Predicting Flight Arrival Delays
Yeju Ahn
yejua
11/28/2018
Introduction
A flight delay is when an airline flight departs or arrives later than its scheduled time. Flight delays have always been an issue in the airline industry, and the effect of flight delays does not reside not only on passengers but also on the airline, as the airline is responsible for compensation.
Since 2003, the Bureau of Transportation Statistics (BTS) has been keeping track of the causes of flight delays, and in 2008, there were 7,009,728 flights tracked by the BTS. One might easily wonder what might be the causes of these flight delays. We are specifically curious about what factors might have caused delays in 2011 and 2012 and whether flight arrival delays differ by variations of these factors. This analysis of dataset can be used to prevent flight delays in the future by airline industries. Moreover, it can be used by passengers who wish to avoid flight delays.
Exploratory Data Analysis and Data Cleaning
BTS provided daily data of flights for 2011 and 2012. This dataset includes 6 variables: day of week of a flight, arrival delay in minutes, whether there was a delay due to a late aircraft, whether there was a delay due to the carrier or a company, whether there was a delay due to the National Air System, and lastly, the total time in the air in minutes. To gain insight of flight delays, we analyze the relationship between delay time and six predictor variables: DayOfWeek, ArrDelay, LateAircraft, Carrier, NAS, and AirTime.
DayOfWeek Sun, Mon, … Fri, Sat(1 = Sun, 2 = Mon, 3 = Tues, … 7 = Sat) ArrDelay arriaval delay in minutes (negative means an early arrival) LateAircraft whether there was a delay due to a late aircraft (1 = Yes, No = 0) Carrier whether there was a delay due to the carrier/ company (1 = Yes, No = 0) NAS whether there was a delay due to the National Air System(1 = Yes, No = 0) AirTime total time in the air in minutes
(1 = 0 - 99 mins; 2 = 100 - 199 mins; 3 = 200-299 mins; 4 = 300+) |
The EDA was performed in a transformed variable - log (ArrDelay), which we will justify in the next section why this variable was transformed. It is important to note that all the Yes answers to categorical variables were represented as 1 and all the No answeres were represented as 0. Also, for the variable DayOfWeek, 1 denotes Sunday, 2 Monday, 3 Tuesday, 4 Wednesday, 5 Thursday, 6 Friday, and 7 Saturday.
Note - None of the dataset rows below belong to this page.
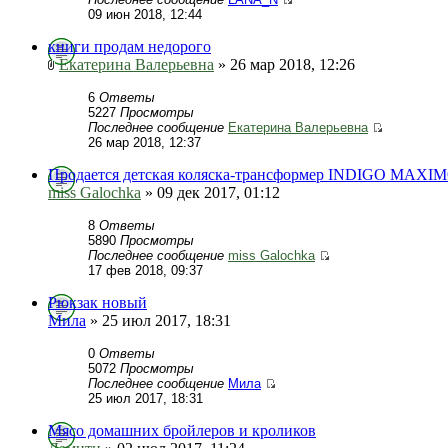
09 июн 2018, 12:44
книги продам недорого
Екатерина Валерьевна
» 26 мар 2018, 12:26
6
Ответы
5227
Просмотры
Последнее сообщение
Екатерина Валерьевна
26 мар 2018, 12:37
Продается детская коляска-трансформер INDIGO MAXI
miss Galochka
» 09 дек 2017, 01:12
8
Ответы
5890
Просмотры
Последнее сообщение
miss Galochka
17 фев 2018, 09:37
Рюкзак новый
Мила
» 25 июл 2017, 18:31
0
Ответы
5072
Просмотры
Последнее сообщение
Мила
25 июл 2017, 18:31
Мясо домашних бройлеров и кроликов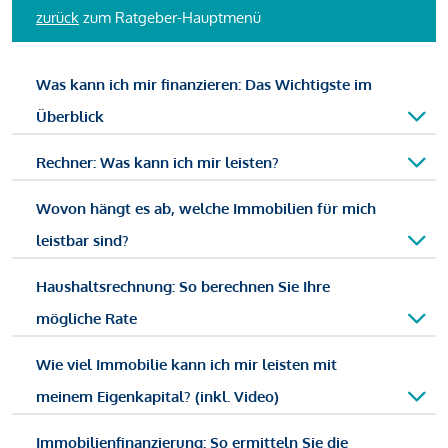
zurück
zum Ratgeber-Hauptmenü
Was kann ich mir finanzieren: Das Wichtigste im
Überblick
Rechner: Was kann ich mir leisten?
Wovon hängt es ab, welche Immobilien für mich
leistbar sind?
Haushaltsrechnung: So berechnen Sie Ihre
mögliche Rate
Wie viel Immobilie kann ich mir leisten mit
meinem Eigenkapital? (inkl. Video)
Immobilienfinanzierung: So ermitteln Sie die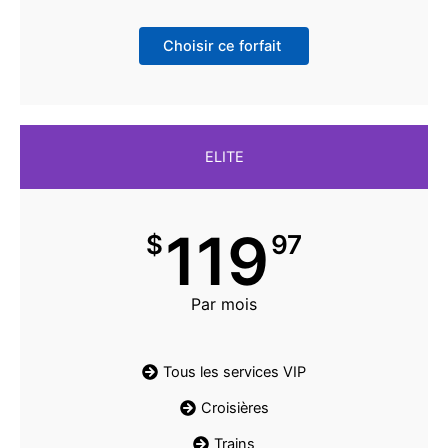
Choisir ce forfait
ELITE
119
$
97
Par mois
Tous les services VIP
Croisières
Trains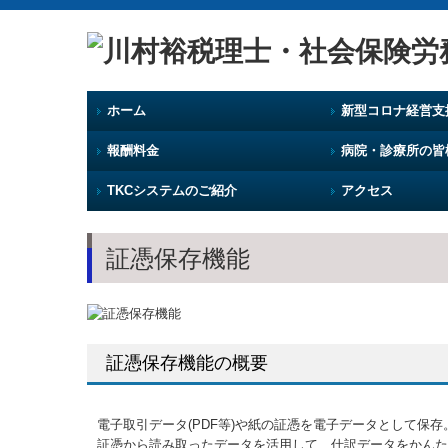
ホーム
新型コロナ経営支
報酬料金
病院・診療所の皆
TKCシステムのご紹介
アクセス
証憑保存機能
証憑保存機能の概要
電子取引データ(PDF等)や紙の証憑を電子データとして保存
証憑から読み取ったデータを活用して、仕訳データをかんた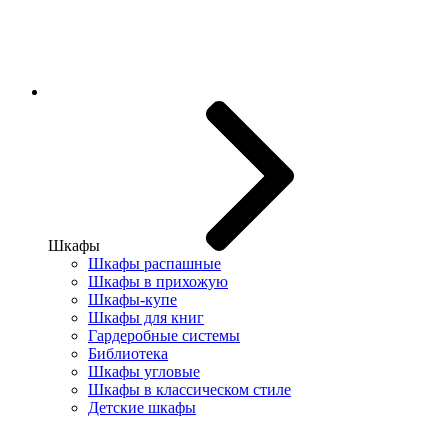
Шкафы
Шкафы распашные
Шкафы в прихожую
Шкафы-купе
Шкафы для книг
Гардеробные системы
Библиотека
Шкафы угловые
Шкафы в классическом стиле
Детские шкафы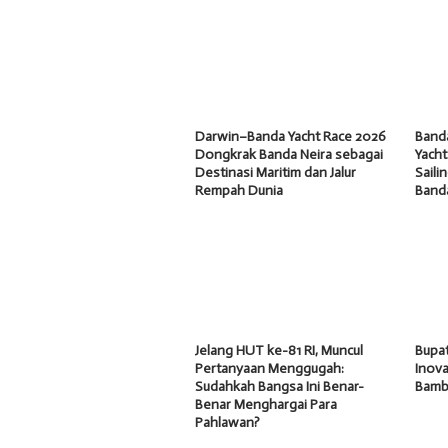
Darwin–Banda Yacht Race 2026
Band
Dongkrak Banda Neira sebagai
Yacht
Destinasi Maritim dan Jalur
Saili
Rempah Dunia
Band
Jelang HUT ke-81 RI, Muncul
Bupat
Pertanyaan Menggugah:
Inov
Sudahkah Bangsa Ini Benar-
Bambu
Benar Menghargai Para
Pahlawan?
Lastly, for the variable AirTime, the time in the air in minutes have been categorized as: 1: 0 min ≤ AirTime < 100 mins; 2: 100 mins ≤ AirTime < 200 mins; 3: 200 mins ≤ AirTime < 300 mins; 4: 300+ mins. The reason why the AirTime was broken down into 4 parts is because the minimum value of AirTime started from 9 and the maximum value for Airtime was 300+. Thus, it would be a good fit to break this value by 100s. Lastly, all the categorical variables were defined as factors.
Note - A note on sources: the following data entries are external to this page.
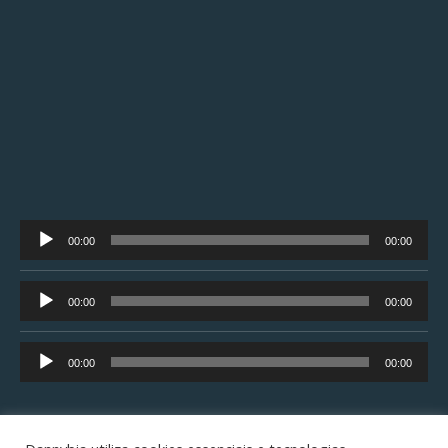
Tocador
00:00
00:00
de
áudio
Tocador
00:00
00:00
de
áudio
Tocador
00:00
00:00
de
áudio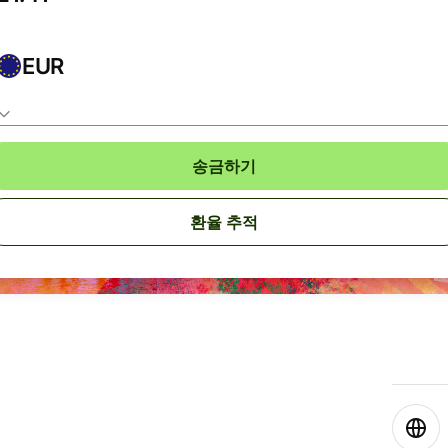
EUR
송금하기
환율 추적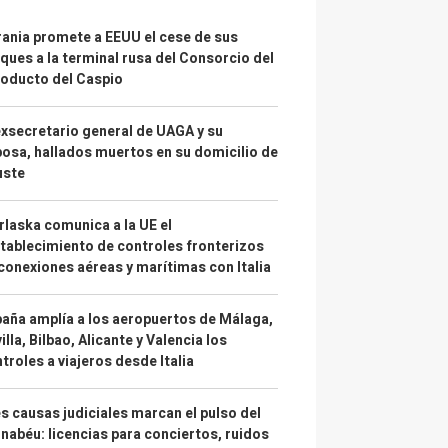
ania promete a EEUU el cese de sus
ques a la terminal rusa del Consorcio del
oducto del Caspio
exsecretario general de UAGA y su
osa, hallados muertos en su domicilio de
uste
laska comunica a la UE el
tablecimiento de controles fronterizos
conexiones aéreas y marítimas con Italia
aña amplía a los aeropuertos de Málaga,
illa, Bilbao, Alicante y Valencia los
troles a viajeros desde Italia
s causas judiciales marcan el pulso del
nabéu: licencias para conciertos, ruidos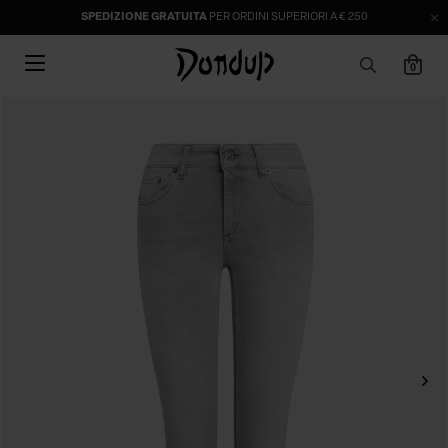
SPEDIZIONE GRATUITA
PER ORDINI SUPERIORI A € 250
0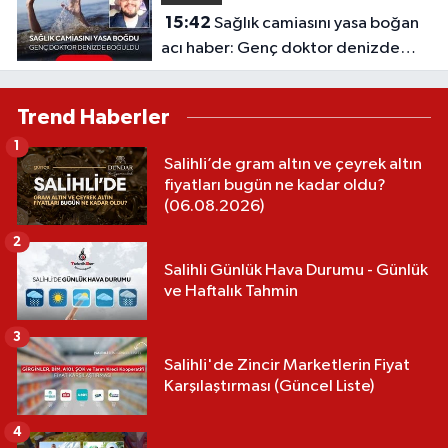
15:42
Sağlık camiasını yasa boğan
acı haber: Genç doktor denizde
boğuldu
Trend Haberler
1
Salihli’de gram altın ve çeyrek altın
fiyatları bugün ne kadar oldu?
(06.08.2026)
2
Salihli Günlük Hava Durumu - Günlük
ve Haftalık Tahmin
3
Salihli'de Zincir Marketlerin Fiyat
Karşılaştırması (Güncel Liste)
4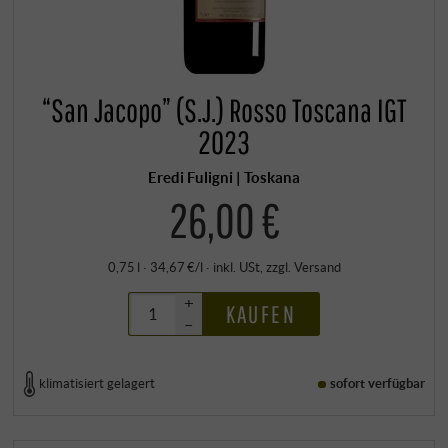
“San Jacopo” (S.J.) Rosso Toscana IGT
2023
Eredi Fuligni | Toskana
26,00 €
0,75 l · 34,67 €/l
·
inkl. USt
, zzgl.
Versand
+
KAUFEN
–
klimatisiert gelagert
sofort verfügbar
First, we perform EDA on the response variable, ArrDelay.
## Min. 1st Qu. Median Mean 3rd Qu. Max.
## 2.708 3.135 3.611 3.746 4.248 6.996From the univariate plots and summaries, we can state that the log(arrival delay) graph is strongly skewed to the right and an outlier does not seem to exist in the graph. The log(arrival delay) time is centered around 3.746 minutes and the graph is unimodal. The log(arrival delay) time also range from 2.708 to 6.996 minutes. For DayOfWeek, 16% of flights flew on Sunday, 14% on Monday, 13% on Tuesday, 15% on Wednesday, 17% on Thursday, 11% on Friday, and 14% on Saturday. For LateAircraft, 51% of flights were not delayed by the late aircraft and 49% of flights were delayed by late aircraft. For carrier,57% of flights were not delayed by the carrier/ company while 43% of flight were delayed by the carrier/ company. For NAS, 41% of flights were not delayed by the National Air System while 58% of flight were delayed by the National Air System. Lastly, for AirTime, 2% of flights have total 300+ minutes of flight time in the air , 8% of flights have total 200~ 299 minutes of flight time in the air, 34% of flights have total 100~199 minutes of flight time in the air, and 55% of flights have 0~99 minutes of flight time in the air. Now, we perform univariate EDA on each separate factor.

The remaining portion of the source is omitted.